/---

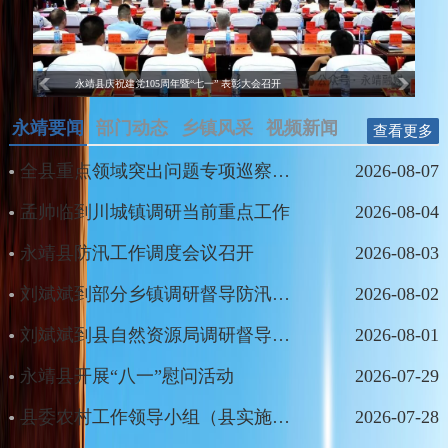
【查看更多】
大国气派
委主席习近平出席开班式并发表重要讲话。新华社记
新华社北京8月5日电 题：大道行天下 | 东方之
者 李刚 摄新华社北京4月8...
约，相约未来——中国元首外交的世界情怀与大国气
【查看更多】
永靖县庆祝建党105周年暨“七一” 表彰大会召开
派新华社记者 韩梁 朱瑞卿2026年，世界瞩望亚太经
永靖要闻
部门动态
乡镇风采
视频新闻
查看更多
县委警示教育会召开
刘斌斌为全县党员领导干部讲授学习教育专题党课
第二届全国全民健身大赛甘肃选拔赛暨2026年黄河桨板公开赛在永靖激情开赛
县委树立和践行正确政绩观学习教育读书班专题研讨、结业式暨县委理论学习中心组专题学习扩大会议召开
合组织（APEC）历史上又一个“中国时刻”。“期待各方
明年共赴深圳之约，共商亚太发展大计，共创亚太美
全县重点领域突出问题专项巡察工作书记专题会议召开
2026-08-07
好明天。”20...
孟帅临到川城镇调研当前重点工作
2026-08-04
【查看更多】
永靖县防汛工作调度会议召开
2026-08-03
刘斌斌到部分乡镇调研督导防汛减灾和安全生产工作
2026-08-02
刘斌斌到县自然资源局调研督导地质灾害防治工作
2026-08-01
永靖县开展“八一”慰问活动
2026-07-29
县委农村工作领导小组（县实施乡村振兴战略领导小组）会议召开
2026-07-28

\---

▶ EXERCISE REQUIREMENTS: Omitting all pictures, copy the preceding entries without any alteration.

▶ WRITTEN ANSWER:
【查看更多】
大国气派
委主席习近平出席开班式并发表重要讲话。新华社记
新华社北京8月5日电 题：大道行天下 | 东方之
者 李刚 摄新华社北京4月8...
约，相约未来——中国元首外交的世界情怀与大国气
【查看更多】
永靖县庆祝建党105周年暨“七一” 表彰大会召开
派新华社记者 韩梁 朱瑞卿2026年，世界瞩望亚太经
永靖要闻
部门动态
乡镇风采
视频新闻
查看更多
县委警示教育会召开
刘斌斌为全县党员领导干部讲授学习教育专题党课
第二届全国全民健身大赛甘肃选拔赛暨2026年黄河桨板公开赛在永靖激情开赛
县委树立和践行正确政绩观学习教育读书班专题研讨、结业式暨县委理论学习中心组专题学习扩大会议召开
合组织（APEC）历史上又一个“中国时刻”。“期待各方
明年共赴深圳之约，共商亚太发展大计，共创亚太美
全县重点领域突出问题专项巡察工作书记专题会议召开
2026-08-07
好明天。”20...
孟帅临到川城镇调研当前重点工作
2026-08-04
【查看更多】
永靖县防汛工作调度会议召开
2026-08-03
刘斌斌到部分乡镇调研督导防汛减灾和安全生产工作
2026-08-02
刘斌斌到县自然资源局调研督导地质灾害防治工作
2026-08-01
永靖县开展“八一”慰问活动
2026-07-29
县委农村工作领导小组（县实施乡村振兴战略领导小组）会议召开
2026-07-28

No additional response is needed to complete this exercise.